# Man, they have everything on You Tube- 1st Batt firing the Goose



## Boondocksaint375 (Nov 11, 2006)

[youtube]XNxFiGvhLXE[/youtube]


----------



## Crusader74 (Nov 12, 2006)

Great Wpn to Fire..We just call it the 84.


----------



## Polar Bear (Nov 12, 2006)

BOOM


----------



## VAR (Nov 12, 2006)

nice vid.
:)


----------



## MADMIKE175 (Nov 12, 2006)

I used to love that range.


----------



## Paddlefoot (Nov 12, 2006)

Awesome.

Working MI, we never got nearly enough time on the range, and never with that kind of firepower.


----------



## Bangalore (Nov 19, 2006)

Irish_Army01 said:


> Great Wpn to Fire..We just call it the 84.



When we had the M67 90mm Recoilless Rifle, we use to call it a "90." We also use to call it the "old stove pipe."

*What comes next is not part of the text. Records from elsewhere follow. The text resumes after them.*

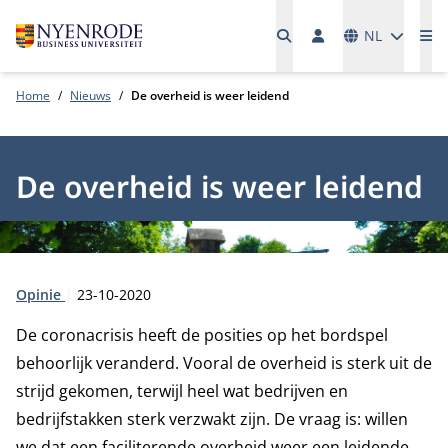
Talen
NL
Me
Home
Nieuws
De overheid is weer leidend
De overheid is weer leidend
Type:
Publicatiedatum:
Opinie
23-10-2020
De coronacrisis heeft de posities op het bordspel
behoorlijk veranderd. Vooral de overheid is sterk uit de
strijd gekomen, terwijl heel wat bedrijven en
bedrijfstakken sterk verzwakt zijn. De vraag is: willen
we dat een faciliterende overheid weer een leidende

We would call it an "84," but when it first came into service we already had an 84mm anti-tank weapon (AT-4, the M136), which BTW was made by the same company that makes the M3 Carl Gustav. Also, at first we didn't even know the nomenclature (M3), so we just called it the Gustav. They [command] first started calling it the RAAWS (Ranger Anti-armor Anti-personel Weapon System), but we thought that name was gay. I see now it is called a MAAWS (Multi-Role Anti-armor Anti-personnel Weapon System)... Still gay.


----------



## Bangalore (Nov 19, 2006)

Yep lots of memories at that range. We use to play Illum-ball and Dillo-ball out there. Feeling "home sick" now thinking about it.


----------